Covid, un vaccino dieci volte più efficace: la scoperta

I ricercatori americani dell'Università di medicina di Washington annunciano lo sviluppo di un vaccino più potente degli altri in circolazione

Dieci volte più efficace dei vaccini attualmente in sperimentazione. È la scoperta fatta dagli scienziati della “University of Washington School of Medicine” che sostengono come il vaccino da loro prodotto fornisca una risposta immunitaria dieci volte più forte rispetto a quella osservata nell’infezione da Covid-19.

Covid, un vaccino dieci volte più efficace: le caratteristiche

Un candidato migliore degli altri anche perché, secondo i ricercatori, questo vaccino non avrebbe bisogno di essere conservato nel congelatore a differenza di quelli sviluppati finora dalle case farmaceutiche, in modo tale da essere più facile da produrre e consegnare in tutto il mondo.

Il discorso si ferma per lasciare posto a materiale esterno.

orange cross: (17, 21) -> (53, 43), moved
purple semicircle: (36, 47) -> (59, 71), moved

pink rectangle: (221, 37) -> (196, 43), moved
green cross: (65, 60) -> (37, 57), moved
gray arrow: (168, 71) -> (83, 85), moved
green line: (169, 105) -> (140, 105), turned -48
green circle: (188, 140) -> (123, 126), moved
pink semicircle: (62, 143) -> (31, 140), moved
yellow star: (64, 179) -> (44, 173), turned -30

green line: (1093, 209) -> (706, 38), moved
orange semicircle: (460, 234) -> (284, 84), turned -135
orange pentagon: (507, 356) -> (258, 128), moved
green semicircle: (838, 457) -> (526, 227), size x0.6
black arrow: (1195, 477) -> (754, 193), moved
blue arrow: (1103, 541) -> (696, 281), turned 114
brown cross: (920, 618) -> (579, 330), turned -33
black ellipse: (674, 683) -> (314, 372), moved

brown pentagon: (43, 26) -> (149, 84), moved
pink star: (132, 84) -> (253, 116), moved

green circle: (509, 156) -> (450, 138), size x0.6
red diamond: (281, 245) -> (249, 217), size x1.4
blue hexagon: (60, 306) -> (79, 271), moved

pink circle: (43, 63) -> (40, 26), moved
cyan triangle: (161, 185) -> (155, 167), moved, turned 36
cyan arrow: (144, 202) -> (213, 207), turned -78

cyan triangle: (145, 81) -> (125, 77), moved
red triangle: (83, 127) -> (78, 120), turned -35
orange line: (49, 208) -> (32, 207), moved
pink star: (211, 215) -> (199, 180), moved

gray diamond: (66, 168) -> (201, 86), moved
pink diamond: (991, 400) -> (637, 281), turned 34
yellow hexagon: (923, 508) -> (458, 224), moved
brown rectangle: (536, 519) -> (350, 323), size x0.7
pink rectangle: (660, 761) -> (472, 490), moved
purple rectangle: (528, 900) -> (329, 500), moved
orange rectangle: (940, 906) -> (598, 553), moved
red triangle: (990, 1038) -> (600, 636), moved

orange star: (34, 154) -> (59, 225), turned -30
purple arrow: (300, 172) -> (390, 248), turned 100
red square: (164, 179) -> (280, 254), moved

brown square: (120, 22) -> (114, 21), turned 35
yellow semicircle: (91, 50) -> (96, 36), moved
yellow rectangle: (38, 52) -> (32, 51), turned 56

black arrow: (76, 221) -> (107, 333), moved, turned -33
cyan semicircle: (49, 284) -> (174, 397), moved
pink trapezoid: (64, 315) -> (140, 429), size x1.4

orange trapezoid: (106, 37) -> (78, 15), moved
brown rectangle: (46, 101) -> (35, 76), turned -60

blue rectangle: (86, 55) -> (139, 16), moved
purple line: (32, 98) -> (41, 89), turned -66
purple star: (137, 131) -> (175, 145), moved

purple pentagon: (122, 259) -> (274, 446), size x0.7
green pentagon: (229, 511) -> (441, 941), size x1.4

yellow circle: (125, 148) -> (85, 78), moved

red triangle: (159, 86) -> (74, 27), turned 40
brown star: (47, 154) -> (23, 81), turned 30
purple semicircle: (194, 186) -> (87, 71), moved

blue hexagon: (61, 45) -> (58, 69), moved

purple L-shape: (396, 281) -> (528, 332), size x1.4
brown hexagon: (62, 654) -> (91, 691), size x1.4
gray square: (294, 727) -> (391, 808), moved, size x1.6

Inoltre, il team che ha effettuato lo studio, pubblicato sulla rivista “Cell”, promette “una forte risposta delle cellule di memoria”, dove sono conservati i dati per produrre più velocemente gli anticorpi in reazione al coronavirus, un altro fattore che lo renderebbe particolarmente efficace.

Covid, un vaccino dieci volte più efficace: lo studio

Il vaccino sviluppato dai ricercatori americani si serve di nanoparticelle per imitare la struttura del coronavirus, spesso di dimensioni nanometriche, e adattarsi alle dimensioni e alla forma dei recettori del virus.

In questo modo il sistema immunitario potrà essere addestrato a riconoscere questi recettori e ad accumulare anticorpi contro di loro per respingere una futura infezione da Covid-19.

“La potenza, la stabilità e la riproducibilità di questo vaccino, lo differenziano da molti altri in esame” ha dichiarato il dottor Neil King, il professore di biochimica presso la UW School of Medicine.

I risultati della ricerca compiuta sui topi hanno mostrato come le vaccinazioni abbiano provocato una forte risposta dei linfociti B, che si bloccano sulla superficie di un patogeno invasore e lo marchiano in modo da segnalarlo ad altre cellule immunitarie in modo da distruggerlo.

Il vaccino non è ancora pronto né sono state fornite certezze sulle tempistiche, dato che deve ancora cominciare la sperimentazione sull’uomo, ma se la sua funzionalità dovesse essere confermata, potrebbe risultare un passo avanti ulteriore nella battaglia al Covid-19.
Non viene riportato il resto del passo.